A. Ingle, A. Gupta, A. Velten, M. Gupta
University of Wisconsin-Madison,
United States
Keywords: single-photon sensors, LiDAR, 3D cameras, time-of-flight cameras
Summary:
Single-photon cameras are an exciting new image sensor technology with the unique ability to operate in extremely low light levels down to individual photons. In addition to their extreme sensitivity, these sensors can precisely measure the time-of-arrival of photons with very high accuracy of tens of picoseconds. This makes single-photon cameras ideal candidates for high-resolution long-range 3D imaging. They can potentially provide “laser-scan-quality” 3D scans of objects at >100 meters away. However, single-photon 3D cameras can work reliably only in low light. Due to their peculiar operation method, these cameras suffer from severe non-linear distortions when operated outdoors under bright ambient illumination (e.g. sunlight), resulting in large errors in the estimated 3D depths. We design optimal image acquisition techniques that rely on a combination of optical (hardware) and computational approaches that mitigate the distortion from ambient light and can generate 3D reconstructions with unprecedented accuracy even at long distances.
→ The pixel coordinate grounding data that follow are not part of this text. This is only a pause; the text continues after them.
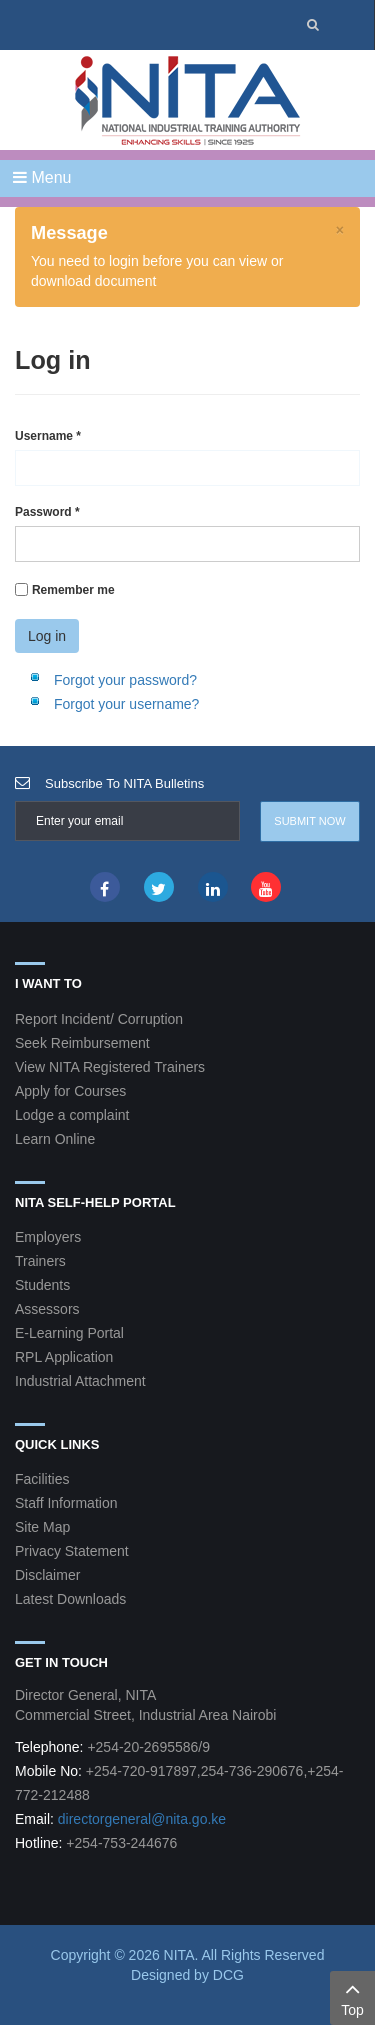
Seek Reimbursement (82, 1043)
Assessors (47, 1309)
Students (42, 1285)
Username (48, 436)
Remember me (73, 590)
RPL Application (64, 1357)
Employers (48, 1237)
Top (352, 1997)
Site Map (42, 1527)
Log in (47, 636)
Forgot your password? (125, 680)
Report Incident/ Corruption (99, 1019)
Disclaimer (47, 1575)
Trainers (40, 1261)
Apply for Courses (70, 1091)
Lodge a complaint (72, 1115)
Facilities (42, 1479)
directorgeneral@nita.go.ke (142, 1819)
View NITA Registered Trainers (110, 1067)
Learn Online (55, 1139)
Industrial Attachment (80, 1381)
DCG (228, 1975)
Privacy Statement (72, 1551)
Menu (42, 177)
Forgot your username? (127, 704)
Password (47, 512)
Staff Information (66, 1503)
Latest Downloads (70, 1599)
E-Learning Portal (69, 1333)
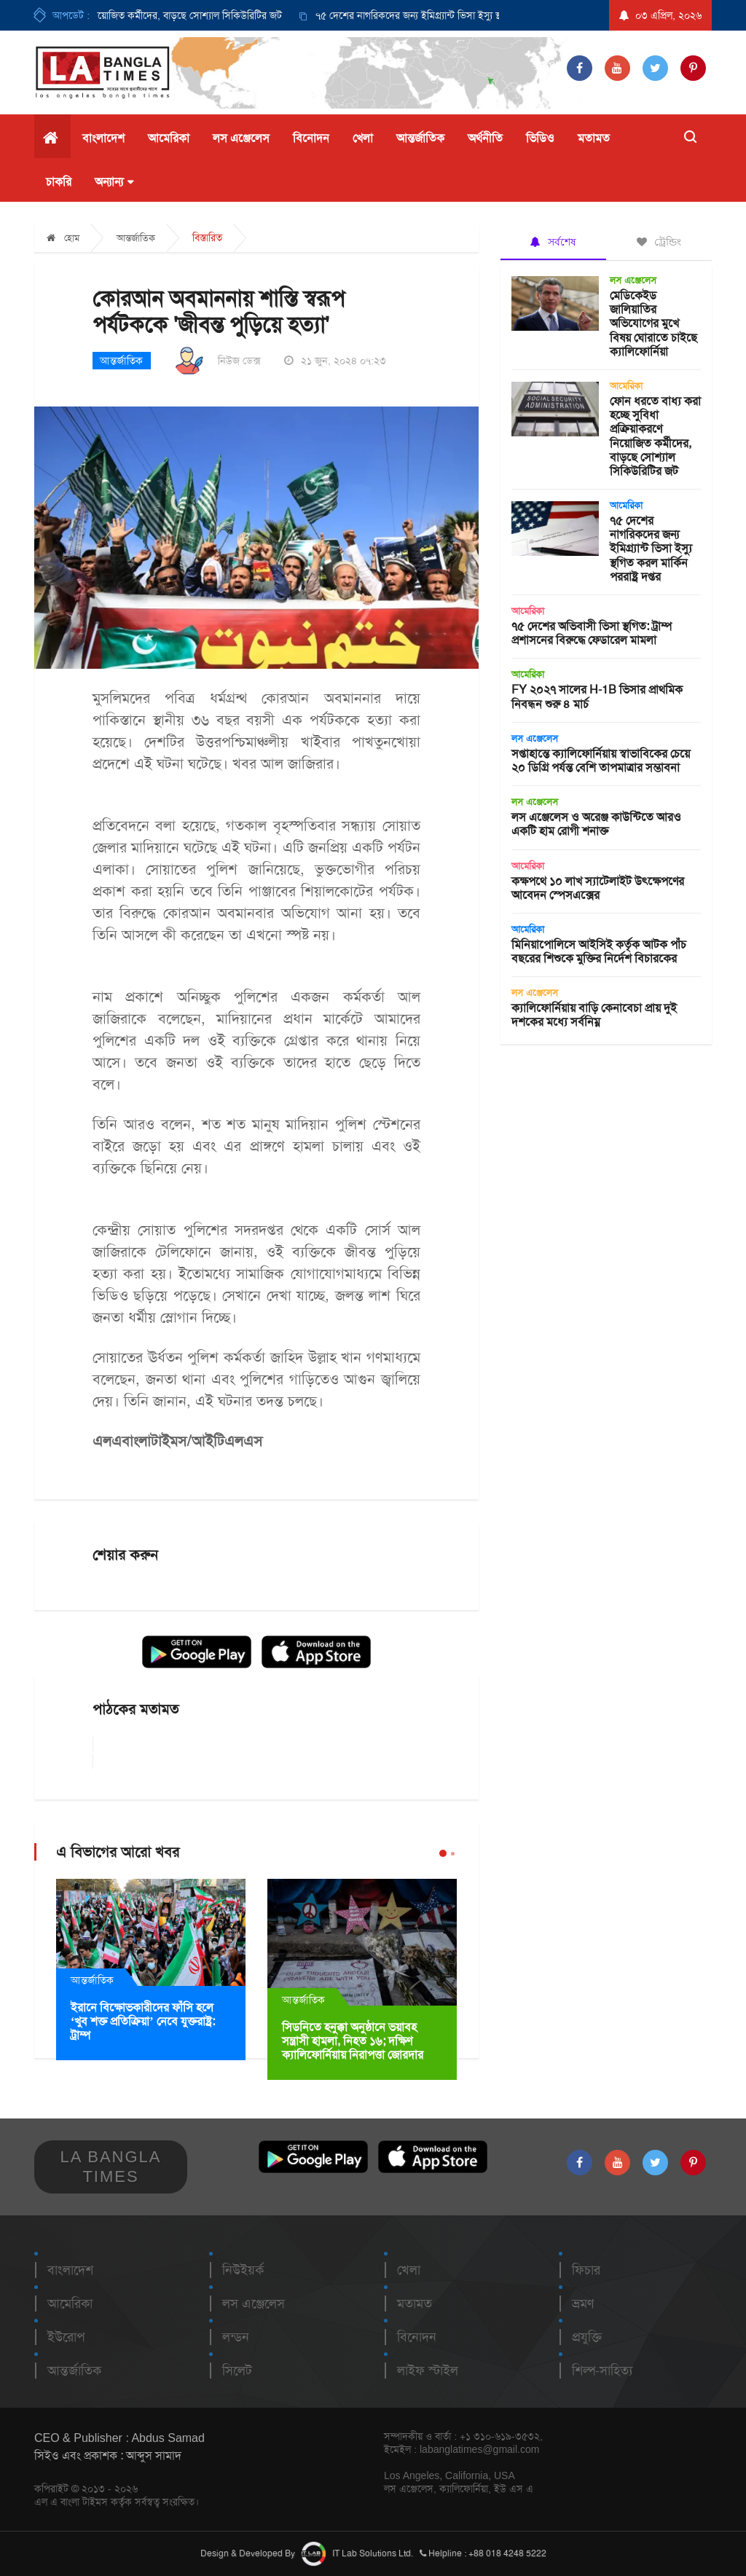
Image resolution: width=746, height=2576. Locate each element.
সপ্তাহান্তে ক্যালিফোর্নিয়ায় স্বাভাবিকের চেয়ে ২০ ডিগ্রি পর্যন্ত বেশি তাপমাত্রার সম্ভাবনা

We demonstrate a proof-of-concept single-photon 3D camera that can operate in extreme ambient illumination of over 20,000 lux, providing almost an order of magnitude improvement in depth accuracy compared to state-of-the-art. This technology will have implications for a wide variety of 3D imaging applications including LiDARs for autonomous vehicles, low-power and high-speed 3D cameras for robotics, and high-resolution airborne LiDARs used in geospatial surveys.